Apologies dear reader, this is a long post. It’s worth reading, though, we promise!
With few exceptions (like this weak WSJ column), the folks defending Exxon from RICO accusations focus their attention on the free speech argument and avoid the tobacco comparison. But now one of their own, Dr. James Enstrom, has provided a painfully clear connection between the beleaguered industries.
The Daily Caller carries the news that the Energy & Environment Legal Institute’s (EELI) latest attempt to waste its (probably coal) funders' money is a lawsuit against the EPA, claiming an independent review panel for air quality regulations isn’t actually independent. Their reason is that members of the panel have received funding from the EPA for past studies.
Obviously, that’s ridiculous, since public and private funding are vastly different in terms of conflict of interest.
So what does a real conflict of interest look like? For a prime example, look no further than the plaintiffs EELI is representing: The Western States Trucking Association (WSTA) and Dr. James Enstrom.
[Continued after the jump!]
Now, the WSTA has a legitimate stake here, as the regulation in question deals with particulate matter emissions from trucks, so the organization's members would face a cost to upgrade their trucks to meet stricter EPA standards. Fine.
But who is Dr. James Enstrom? Oh, he's just your run of the mill epidemiologist who took funding from tobacco giant Philip Morris and produced a study in 2003 downplaying the connection between second-hand smoke and cancer.
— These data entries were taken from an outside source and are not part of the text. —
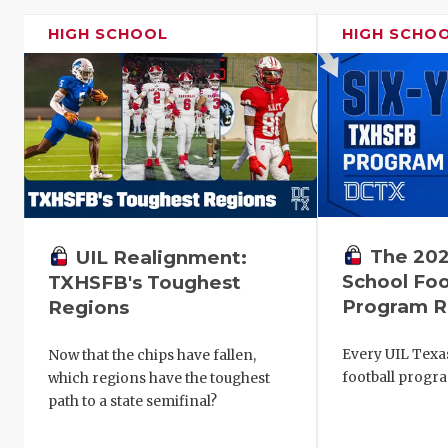
HIGH SCHOOL
HIGH SCHO
The 202
UIL Realignment:
School Foo
TXHSFB's Toughest
Program R
Regions
Every UIL Texa
Now that the chips have fallen,
football progr
which regions have the toughest
path to a state semifinal?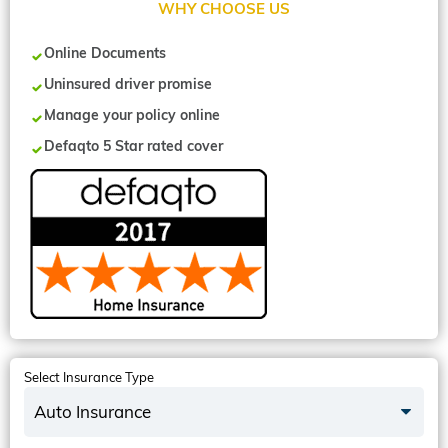
WHY CHOOSE US
Online Documents
Uninsured driver promise
Manage your policy online
Defaqto 5 Star rated cover
Select Insurance Type
Auto Insurance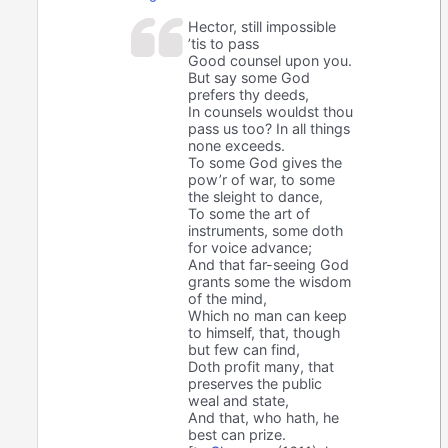
Hector, still impossible
’tis to pass
Good counsel upon you.
But say some God
prefers thy deeds,
In counsels wouldst thou
pass us too? In all things
none exceeds.
To some God gives the
pow’r of war, to some
the sleight to dance,
To some the art of
instruments, some doth
for voice advance;
And that far-seeing God
grants some the wisdom
of the mind,
Which no man can keep
to himself, that, though
but few can find,
Doth profit many, that
preserves the public
weal and state,
And that, who hath, he
best can prize.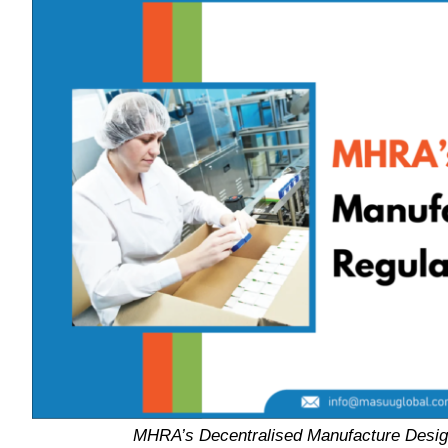
MHRA’s Decentralised Manufacture Desig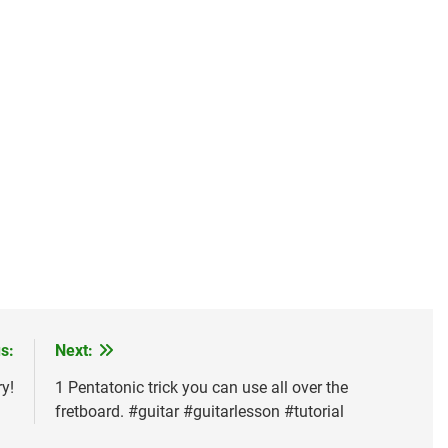
s:
Next:
y!
1 Pentatonic trick you can use all over the
fretboard. #guitar #guitarlesson #tutorial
Enstrom was such a pivotal player in the pro-smoking propaganda that when the Department of Justice wrapped up its successful RICO case against the tobacco industry, it dedicated an entire chapter to Enstrom—one of just three researchers to receive such a distinction. (H/T DeSmog)
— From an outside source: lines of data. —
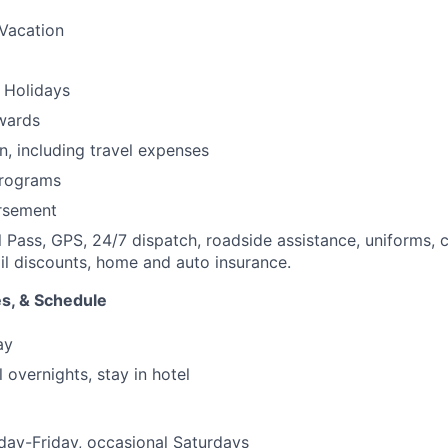
Vacation
 Holidays
wards
n, including travel expenses
programs
ursement
l Pass, GPS, 24/7 dispatch, roadside assistance, uniforms, c
ail discounts, home and auto insurance.
s, & Schedule
ay
 overnights, stay in hotel
day-Friday, occasional Saturdays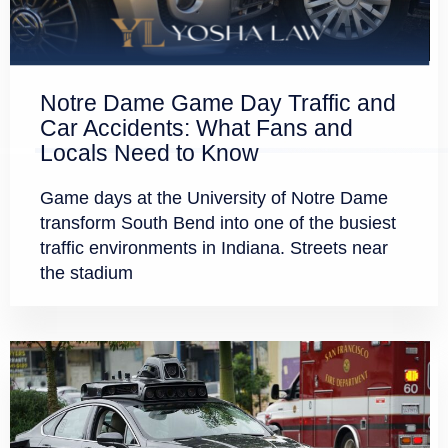
Notre Dame Game Day Traffic and
Car Accidents: What Fans and
Locals Need to Know
Game days at the University of Notre Dame
transform South Bend into one of the busiest
traffic environments in Indiana. Streets near
the stadium
GET A FREE CASE EVALUATION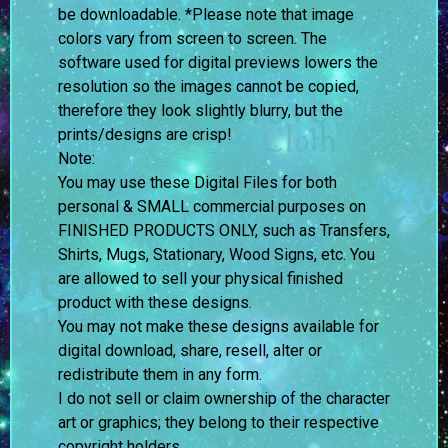
be downloadable. *Please note that image
colors vary from screen to screen.
The
software used for digital previews lowers the
resolution so the images cannot be copied,
therefore they look slightly blurry, but the
prints/designs are crisp!
Note:
You may use these Digital Files for both
personal & SMALL commercial purposes on
FINISHED PRODUCTS ONLY, such as Transfers,
Shirts, Mugs, Stationary, Wood Signs, etc. You
are allowed to sell your physical finished
product with these designs.
You may not make these designs available for
digital download, share, resell, alter or
redistribute them in any form.
I do not sell or claim ownership of the character
art or graphics; they belong to their respective
copyright holders.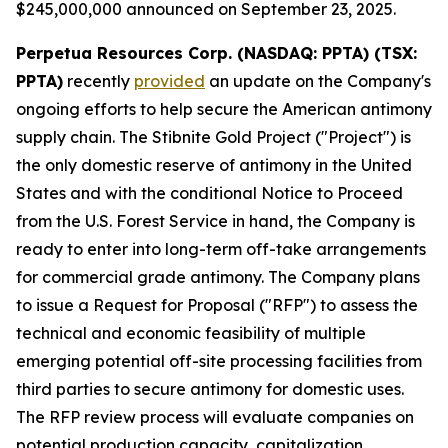
$245,000,000 announced on September 23, 2025.
Perpetua Resources Corp. (NASDAQ: PPTA) (TSX:
PPTA)
recently
provided
an update on the Company's
ongoing efforts to help secure the American antimony
supply chain. The Stibnite Gold Project ("Project") is
the only domestic reserve of antimony in the United
States and with the conditional Notice to Proceed
from the U.S. Forest Service in hand, the Company is
ready to enter into long-term off-take arrangements
for commercial grade antimony. The Company plans
to issue a Request for Proposal ("RFP") to assess the
technical and economic feasibility of multiple
emerging potential off-site processing facilities from
third parties to secure antimony for domestic uses.
The RFP review process will evaluate companies on
potential production capacity, capitalization,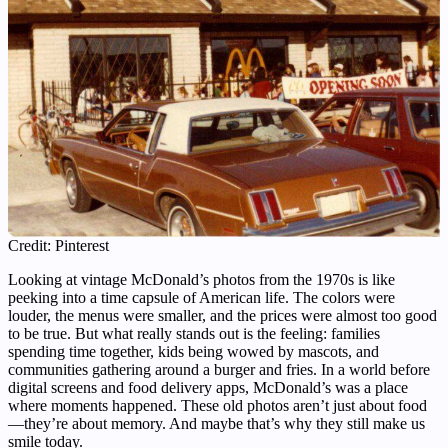
Credit: Pinterest
Looking at vintage McDonald’s photos from the 1970s is like
peeking into a time capsule of American life. The colors were
louder, the menus were smaller, and the prices were almost too good
to be true. But what really stands out is the feeling: families
spending time together, kids being wowed by mascots, and
communities gathering around a burger and fries. In a world before
digital screens and food delivery apps, McDonald’s was a place
where moments happened. These old photos aren’t just about food
—they’re about memory. And maybe that’s why they still make us
smile today.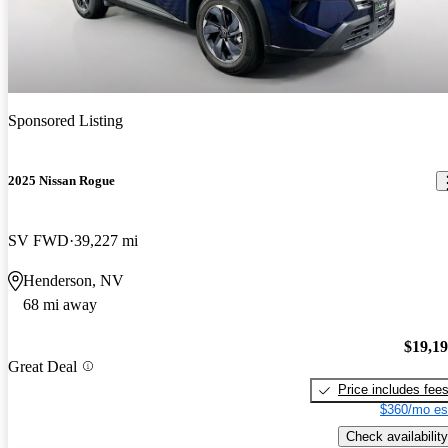
Sponsored Listing
2025 Nissan Rogue
SV FWD
39,227 mi
Henderson, NV
68 mi away
$19,1
Great Deal
Price includes fee
$360/mo es
Check availability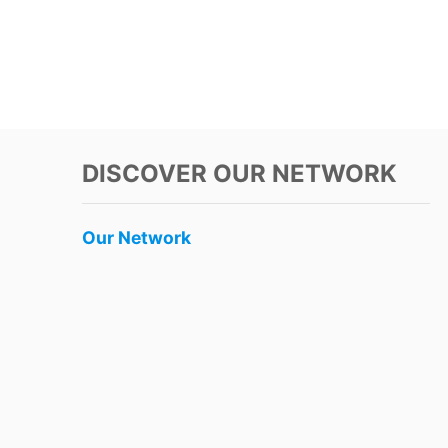
DISCOVER OUR NETWORK
Our Network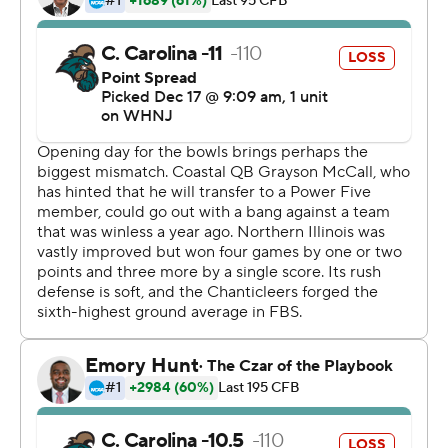
going to be here with us and finish out his career.''
It was also Coastal Carolina's first bowl victory. The
Chanticleers lost in their first bowl appearance last year,
37-34 in overtime to Liberty.
''Pretty cool,'' McCall said. ''Definitely a team effort. I
don't think I played by best game but but all my
teammates propelled me forward.''
Jay Ducker ran for 146 yards on 24 carries, and Antario
Brown added 105 yards and 12 attempts for Northern
Illinois (9-5). Rocky Lombardi completed 20 of 33
passes for 181 yards and two scores.
''Couldn't be more proud of their fight,'' NIU coach
Thomas Hammock said. ''This could be a launching pad
for us into the 2022 season.''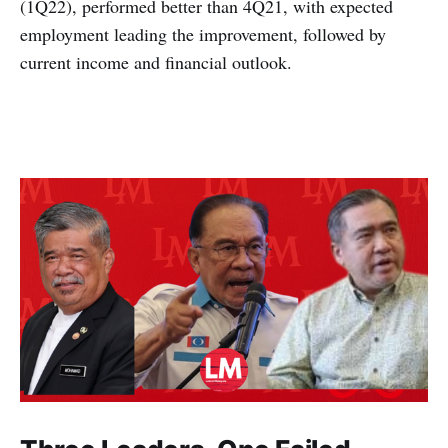
(1Q22), performed better than 4Q21, with expected
employment leading the improvement, followed by
current income and financial outlook.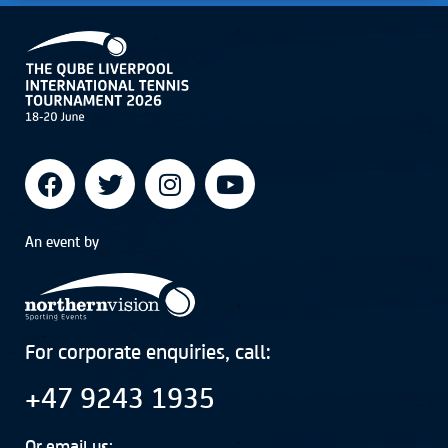
An event by
For corporate enquiries, call:
+47 9243 1935
Or email us: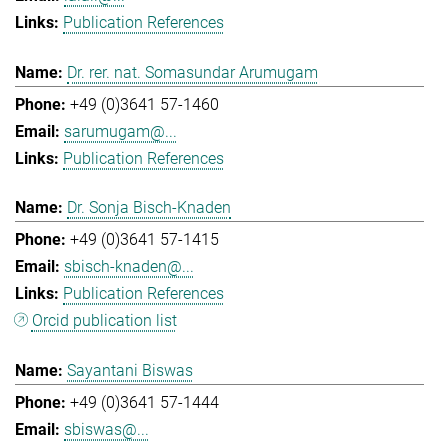
Publication References
Dr. rer. nat. Somasundar Arumugam
+49 (0)3641 57-1460
sarumugam@...
Publication References
Dr. Sonja Bisch-Knaden
+49 (0)3641 57-1415
sbisch-knaden@...
Publication References
Orcid publication list
Sayantani Biswas
+49 (0)3641 57-1444
sbiswas@...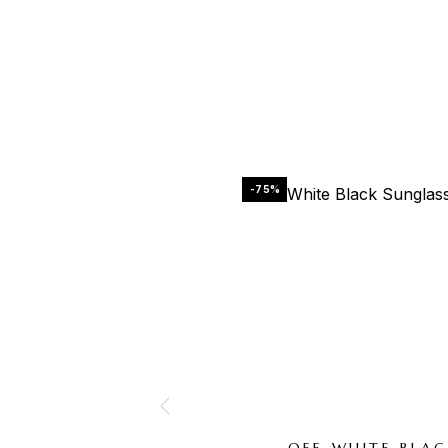
-75%
OFF-WHITE BLA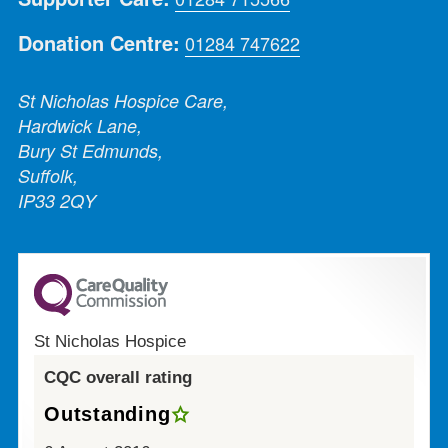
Donation Centre:
01284 747622
St Nicholas Hospice Care,
Hardwick Lane,
Bury St Edmunds,
Suffolk,
IP33 2QY
St Nicholas Hospice
CQC overall rating
Outstanding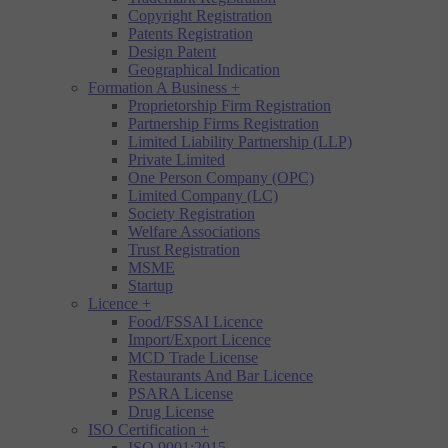
Copyright Registration
Patents Registration
Design Patent
Geographical Indication
Formation A Business
+
Proprietorship Firm Registration
Partnership Firms Registration
Limited Liability Partnership (LLP)
Private Limited
One Person Company (OPC)
Limited Company (LC)
Society Registration
Welfare Associations
Trust Registration
MSME
Startup
Licence
+
Food/FSSAI Licence
Import/Export Licence
MCD Trade License
Restaurants And Bar Licence
PSARA License
Drug License
ISO Certification
+
ISO 9001:2015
A search of his name in the Tobacco Industry Documents database returns over 500,000 results. An LA Times article notes that Enstrom became “Exhibit A” in the fight between the tobacco industry and anti-smoking activists, a prime example of how the tobacco industry funded friendly studies for PR and lobbying purposes.
Since then, Dr. Enstrom has turned his attention to other epidemiology questions, namely the dangers from particulate matter. And who funded his work? None other than an electric utility group, which used his study to argue against stricter PM standards that would force utilities to reduce the pollution from coal plants.
So even as the fossil fuel industry fights off RICO accusations and denies the tobacco parallels, its surrogate EELI is fighting to give “Exhibit A” from the tobacco corruption case a chance to use his industry-funded science to shape the EPA’s regulations.
Though connecting the dots between tobacco corruption and fossil fuels looks like a colossal own-goal, maybe EELI isn’t as foolish as this makes them seem. After all, if the fossil fuel industry needs to defend itself from a RICO suit like the tobacco industry did, surely EELI will offer their services?